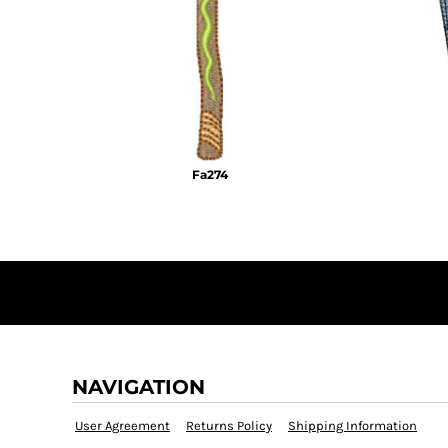
KZT - Kazakhstan Tenge
LAK - Laos Kips
LBP - Lebanon Pounds
LKR - Sri Lanka Rupees
LRD - Liberia Dollars
LSL - Lesotho Maloti
LTL - Lithuania Litai
LVL - Latvia Lati
Fa274
LYD - Libya Dinars
MAD - Morocco Dirhams
MDL - Moldova Lei
MGA - Madagascar Ariary
MKD - Macedonia Denars
MMK - Myanmar Kyats
MNT - Mongolia Tugriks
MOP - Macau Patacas
MRO - Mauritania Ouguiyas
MUR - Mauritius Rupees
NAVIGATION
MVR - Maldives Rufiyaa
MWK - Malawi Kwachas
User Agreement
Returns Policy
Shipping Information
MXN - Mexico Pesos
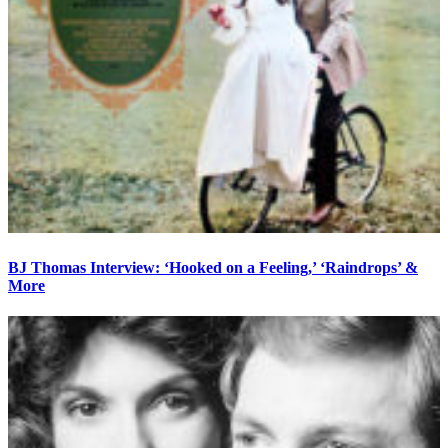
BJ Thomas Interview: ‘Hooked on a Feeling,’ ‘Raindrops’ &
More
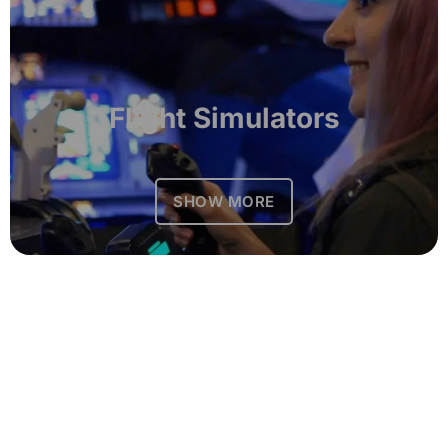
Flight Simulators
SHOW MORE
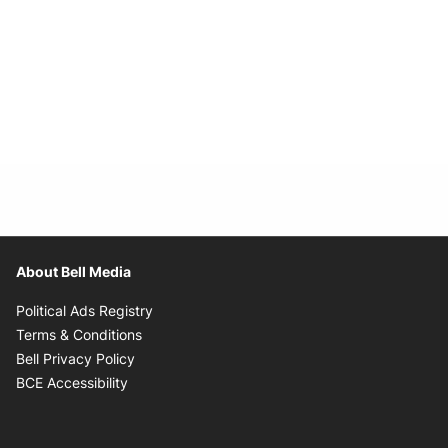
About Bell Media
Opens in new window
Political Ads Registry
Opens in new window
Terms & Conditions
Opens in new window
Bell Privacy Policy
Opens in new window
BCE Accessibility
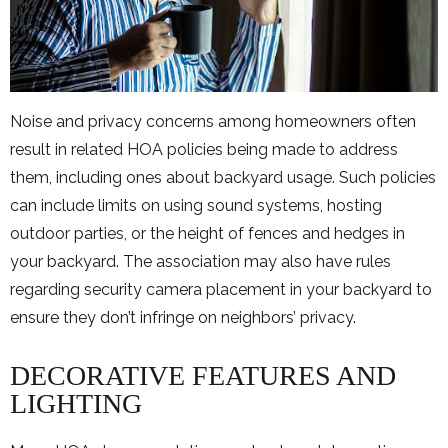
Noise and privacy concerns among homeowners often
result in related HOA policies being made to address
them, including ones about backyard usage. Such policies
can include limits on using sound systems, hosting
outdoor parties, or the height of fences and hedges in
your backyard. The association may also have rules
regarding security camera placement in your backyard to
ensure they don’t infringe on neighbors’ privacy.
DECORATIVE FEATURES AND
LIGHTING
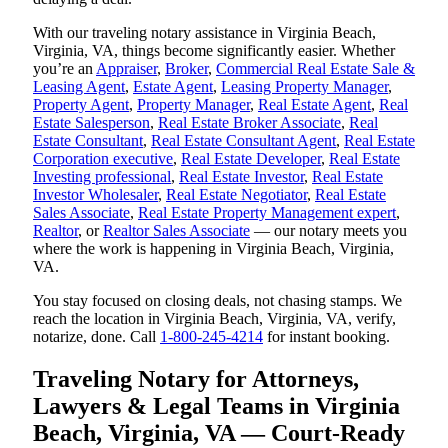
With our traveling notary assistance in Virginia Beach,
Virginia, VA, things become significantly easier. Whether
you’re an
Appraiser
,
Broker
,
Commercial Real Estate Sale &
Leasing Agent
,
Estate Agent
,
Leasing Property Manager
,
Property Agent
,
Property Manager
,
Real Estate Agent
,
Real
Estate Salesperson
,
Real Estate Broker Associate
,
Real
Estate Consultant
,
Real Estate Consultant Agent
,
Real Estate
Corporation executive
,
Real Estate Developer
,
Real Estate
Investing professional
,
Real Estate Investor
,
Real Estate
Investor Wholesaler
,
Real Estate Negotiator
,
Real Estate
Sales Associate
,
Real Estate Property Management expert
,
Realtor
, or
Realtor Sales Associate
— our notary meets you
where the work is happening in Virginia Beach, Virginia,
VA.
You stay focused on closing deals, not chasing stamps. We
reach the location in Virginia Beach, Virginia, VA, verify,
notarize, done. Call
1-800-245-4214
for instant booking.
Traveling Notary for Attorneys,
Lawyers & Legal Teams in Virginia
Beach, Virginia, VA — Court-Ready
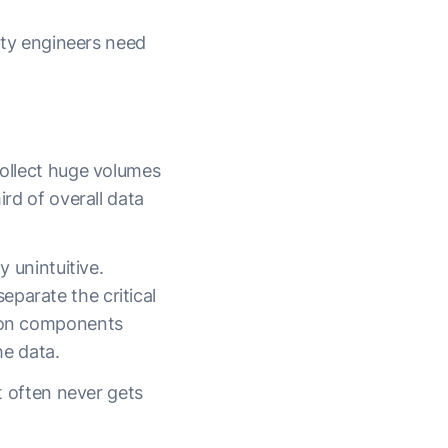
lity engineers need
collect huge volumes
ird of overall data
y unintuitive.
parate the critical
tion components
he data.
it often never gets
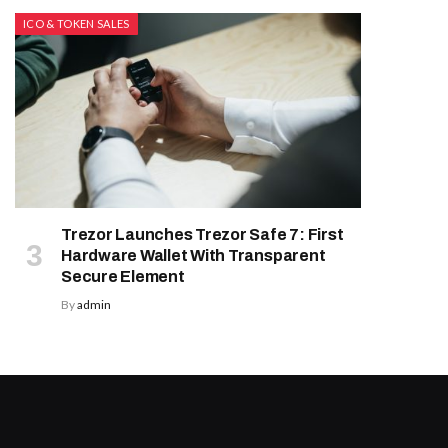
ICO & TOKEN SALES
Trezor Launches Trezor Safe 7: First
Hardware Wallet With Transparent
Secure Element
By
admin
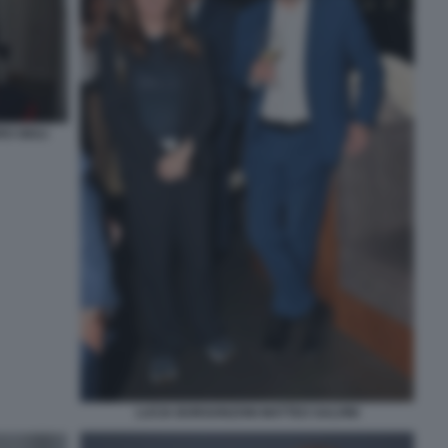
O GIULI
LUCIA BORGONZONI MATTEO SALVINI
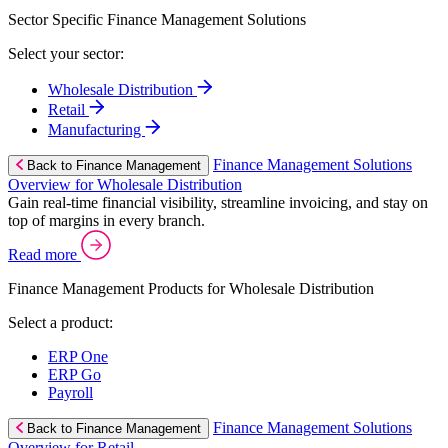
Sector Specific Finance Management Solutions
Select your sector:
Wholesale Distribution
Retail
Manufacturing
Finance Management Solutions
Back to Finance Management
Overview for Wholesale Distribution
Gain real-time financial visibility, streamline invoicing, and stay on
top of margins in every branch.
Read more
Finance Management Products for Wholesale Distribution
Select a product:
ERP One
ERP Go
Payroll
Finance Management Solutions
Back to Finance Management
Overview for Retail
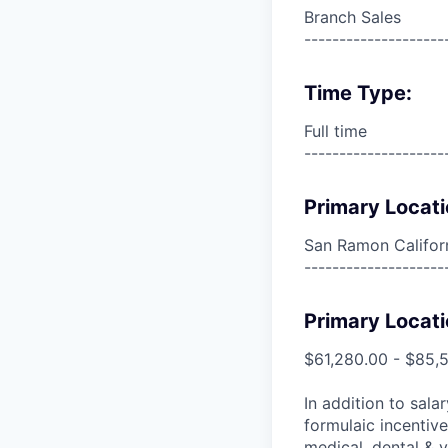
Branch Sales
--------------------
Time Type:
Full time
--------------------
Primary Locati
San Ramon Californ
--------------------
Primary Locati
$61,280.00 - $85,
In addition to sala
formulaic incentive
medical, dental & v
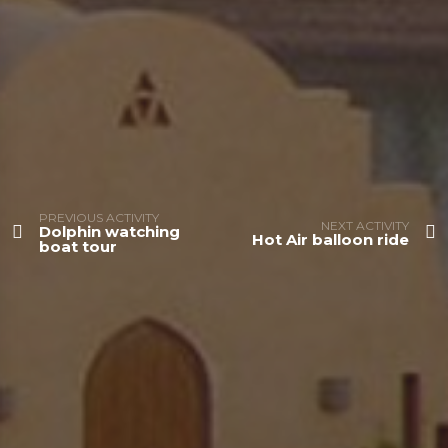
PREVIOUS ACTIVITY
NEXT ACTIVITY
Dolphin watching
Hot Air balloon ride
boat tour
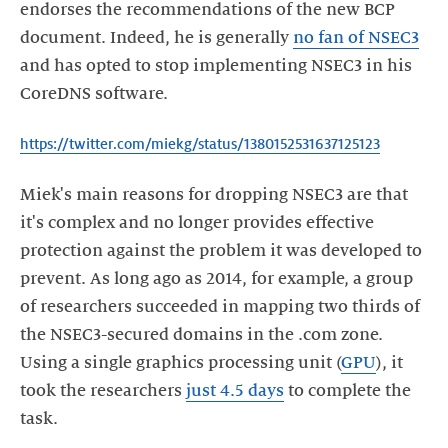
endorses the recommendations of the new BCP
document. Indeed, he is generally
no fan of NSEC3
and has opted to stop implementing NSEC3 in his
CoreDNS software.
https://twitter.com/miekg/status/1380152531637125123
Miek's main reasons for dropping NSEC3 are that
it's complex and no longer provides effective
protection against the problem it was developed to
prevent. As long ago as 2014, for example, a group
of researchers succeeded in mapping two thirds of
the NSEC3-secured domains in the .com zone.
Using a single graphics processing unit (
GPU
), it
took the researchers
just 4.5 days
to complete the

■ ■ ■ ■ ■

What is being asked: I'd like the data above duplicated exactly, with no pictures included.

Exercise answer:
KZT - Kazakhstan Tenge
LAK - Laos Kips
LBP - Lebanon Pounds
LKR - Sri Lanka Rupees
LRD - Liberia Dollars
LSL - Lesotho Maloti
LTL - Lithuania Litai
LVL - Latvia Lati
Fa274
LYD - Libya Dinars
MAD - Morocco Dirhams
MDL - Moldova Lei
MGA - Madagascar Ariary
MKD - Macedonia Denars
MMK - Myanmar Kyats
MNT - Mongolia Tugriks
MOP - Macau Patacas
MRO - Mauritania Ouguiyas
MUR - Mauritius Rupees
NAVIGATION
MVR - Maldives Rufiyaa
MWK - Malawi Kwachas
User Agreement
Returns Policy
Shipping Information
MXN - Mexico Pesos
BJ Thomas Interview: ‘Hooked on a Feeling,’ ‘Raindrops’ &
More
Flight Simulators
SHOW MORE
About Bell Media
Opens in new window
Political Ads Registry
Opens in new window
Terms & Conditions
Opens in new window
Bell Privacy Policy
Opens in new window
BCE Accessibility
Noise and privacy concerns among homeowners often
result in related HOA policies being made to address
them, including ones about backyard usage. Such policies
can include limits on using sound systems, hosting
outdoor parties, or the height of fences and hedges in
your backyard. The association may also have rules
regarding security camera placement in your backyard to
ensure they don’t infringe on neighbors’ privacy.
DECORATIVE FEATURES AND
LIGHTING
With our traveling notary assistance in Virginia Beach,
Virginia, VA, things become significantly easier. Whether
you’re an
Appraiser
,
Broker
,
Commercial Real Estate Sale &
Leasing Agent
,
Estate Agent
,
Leasing Property Manager
,
Property Agent
,
Property Manager
,
Real Estate Agent
,
Real
Estate Salesperson
,
Real Estate Broker Associate
,
Real
Estate Consultant
,
Real Estate Consultant Agent
,
Real Estate
Corporation executive
,
Real Estate Developer
,
Real Estate
Investing professional
,
Real Estate Investor
,
Real Estate
Investor Wholesaler
,
Real Estate Negotiator
,
Real Estate
Sales Associate
,
Real Estate Property Management expert
,
Realtor
, or
Realtor Sales Associate
— our notary meets you
where the work is happening in Virginia Beach, Virginia,
VA.
You stay focused on closing deals, not chasing stamps. We
reach the location in Virginia Beach, Virginia, VA, verify,
notarize, done. Call
1-800-245-4214
for instant booking.
Traveling Notary for Attorneys,
Lawyers & Legal Teams in Virginia
Beach, Virginia, VA — Court-Ready
lity engineers need
collect huge volumes
ird of overall data
y unintuitive.
parate the critical
tion components
he data.
it often never gets
ICO & TOKEN SALES
Trezor Launches Trezor Safe 7: First
Hardware Wallet With Transparent
Secure Element
By
admin
O GIULI
LUCIA BORGONZONI MATTEO SALVINI
Sector Specific Finance Management Solutions
Select your sector:
Wholesale Distribution
Retail
Manufacturing
Finance Management Solutions
Back to Finance Management
Overview for Wholesale Distribution
Gain real-time financial visibility, streamline invoicing, and stay on
top of margins in every branch.
Read more
Finance Management Products for Wholesale Distribution
Select a product:
ERP One
ERP Go
Payroll
Finance Management Solutions
Back to Finance Management
Overview for Retail
Branch Sales
--------------------
Time Type:
Full time
--------------------
Primary Locati
San Ramon Californ
--------------------
Primary Locati
$61,280.00 - $85,
In addition to sala
formulaic incentive
medical, dental & v
PREVIOUS ACTIVITY
NEXT ACTIVITY
Dolphin watching
Hot Air balloon ride
boat tour
endorses the recommendations of the new BCP
document. Indeed, he is generally
no fan of NSEC3
and has opted to stop implementing NSEC3 in his
CoreDNS software.
https://twitter.com/miekg/status/1380152531637125123
Miek's main reasons for dropping NSEC3 are that
it's complex and no longer provides effective
protection against the problem it was developed to
prevent. As long ago as 2014, for example, a group
of researchers succeeded in mapping two thirds of
the NSEC3-secured domains in the .com zone.
Using a single graphics processing unit (
GPU
), it
took the researchers
just 4.5 days
to complete the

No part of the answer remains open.